1er dimanche de carême, année B. Les peuples du Proche-Orient antique avaient gardé dans leur mémoire collective le souvenir d’une inondation catastrophique recouvrant « toute la terre ». La Bible en a fait le début de l’aventure de l’Alliance.

Sous le signe de l’arc-en-ciel

Noé, juste au milieu d’une humanité dévoyée, « avait trouvé grâce aux yeux du Seigneur » (Genèse 6,8). Il devient l’instrument d’un « sauvetage » de l’humanité et de la création. Grâce à l’arche, refuge pour lui et sa famille, Noé devient un « nouvel Adam », père d’une humanité nouvelle. Au terme du déluge, il offre un sacrifice au Seigneur, et celui-ci conclut une alliance universelle et cosmique.
Dieu s’engage : l’homme et la création réconciliés seront protégés d’un cataclysme universel. Ils seront libérés de la violence, car le sang de l’homme ne doit pas être versé.
L’arc-en-ciel dans la nuée, « pont » entre le ciel et la terre, sera le signe de la bienveillance de Dieu.

Sous le signe de la Croix

Dans les catacombes de Rome, Noé est représenté dans une arche schématique au milieu des eaux : rapprochement entre le patriarche qui sauva la vie sur la terre et Jésus qui ouvre les portes de la vie éternelle par sa Pâque. La comparaison est confortée par la similitude de matériau dans les deux cas : le bois de l’arche et de la croix.
Plus encore que Noé, Jésus est le «dernier Adam, esprit vivifiant» (1 Corinthiens 15, 45), initiateur d’une humanité réconciliée avec Dieu, avec elle-même et avec le monde créé.
Nous avons à traduire l’universalité de l’Alliance en Christ par notre ouverture missionnaire et notre respect de la nature appelée elle aussi à « entrer dans la liberté de la gloire des enfants de Dieu » (Romains 8, 21).

Sous le signe du baptême

L’apôtre Pierre, dans sa catéchèse baptismale, confirme que le « sauvetage » des eaux du déluge est « une image du baptême qui nous sauve maintenant ». Passant à travers l’eau, nous sommes libérés du péché et de la mort pour une vie nouvelle.

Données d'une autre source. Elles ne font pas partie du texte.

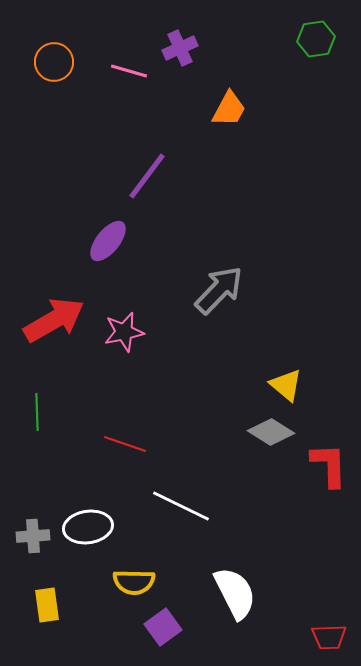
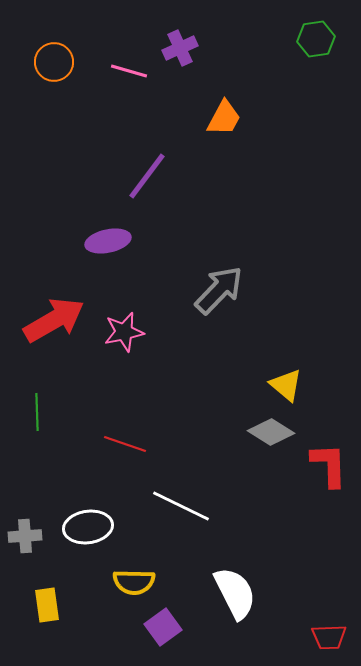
orange trapezoid: moved 5 px left, 9 px down
purple ellipse: rotated 39 degrees clockwise
gray cross: moved 8 px left
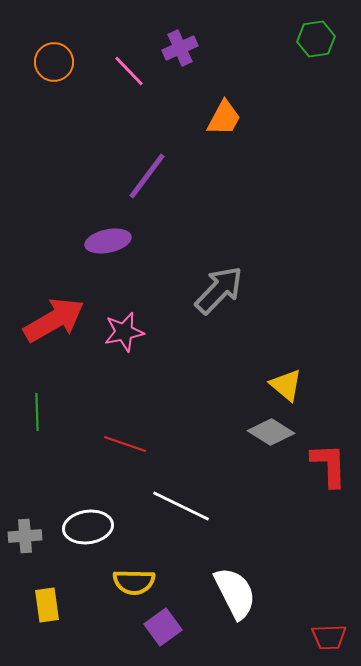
pink line: rotated 30 degrees clockwise
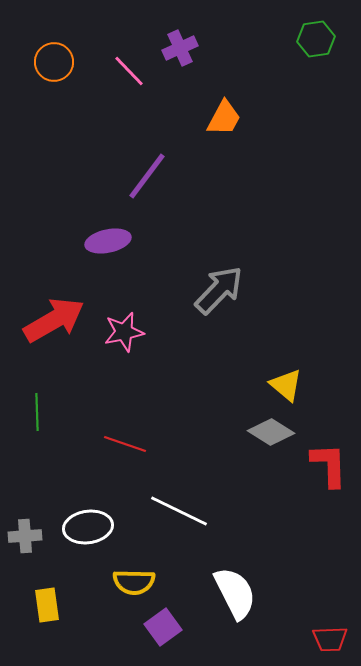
white line: moved 2 px left, 5 px down
red trapezoid: moved 1 px right, 2 px down
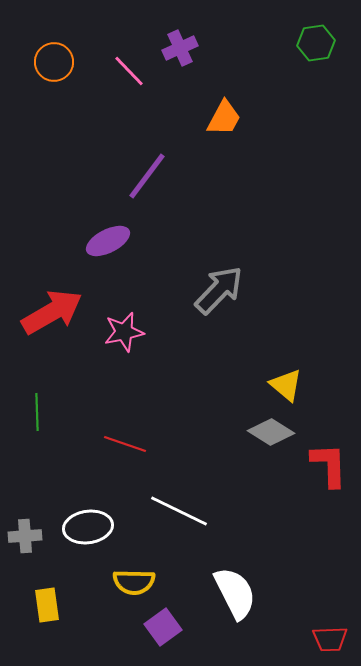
green hexagon: moved 4 px down
purple ellipse: rotated 15 degrees counterclockwise
red arrow: moved 2 px left, 8 px up
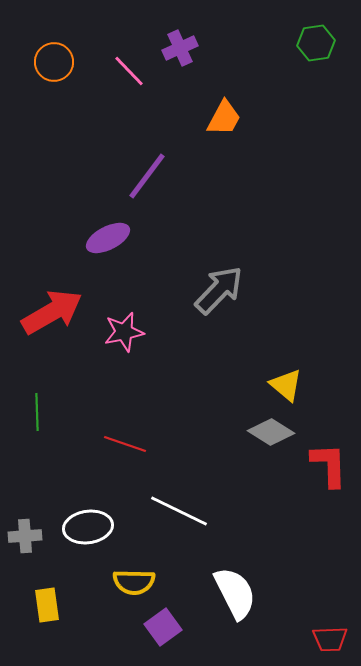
purple ellipse: moved 3 px up
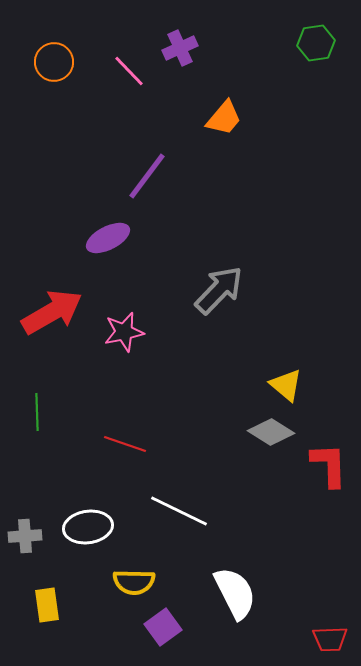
orange trapezoid: rotated 12 degrees clockwise
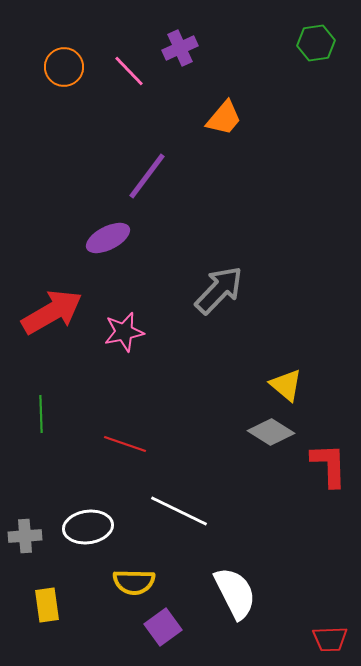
orange circle: moved 10 px right, 5 px down
green line: moved 4 px right, 2 px down
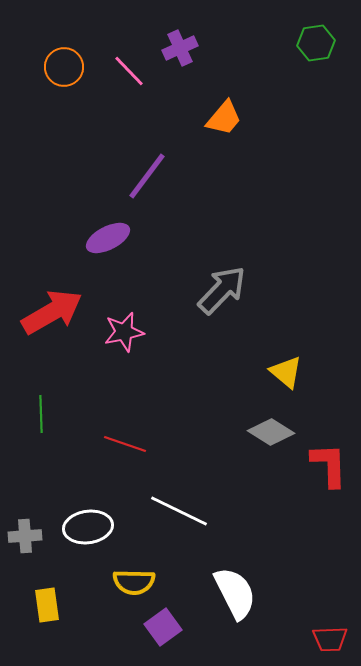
gray arrow: moved 3 px right
yellow triangle: moved 13 px up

Nous sommes les prémices d’une humanité neuve et les acteurs d’un monde nouveau.
Dieu a promis que le déluge d’eau ne se reproduirait plus. Mais des « déluges » d’un autre type ont ravagé et ravagent encore la terre… Les chrétiens ont vocation d’être les sauveteurs de leurs frères.
Il est écrit sur la médaille des justes d’Israël : « Celui qui sauve un homme, sauve toute l’humanité! »… L’Église est une «arche» pour la terre.

Signes d’Aujourd’hui

1re Lecture: Genèse 9,8-15

Le 1er dimanche de carême B ( 21 février 2021), la 1ere lecture est tirée du Livre de la Genèse. L’histoire de Noé et de son arche est celle d’un sauvetage suivi d’une alliance et d’une promesse de Dieu.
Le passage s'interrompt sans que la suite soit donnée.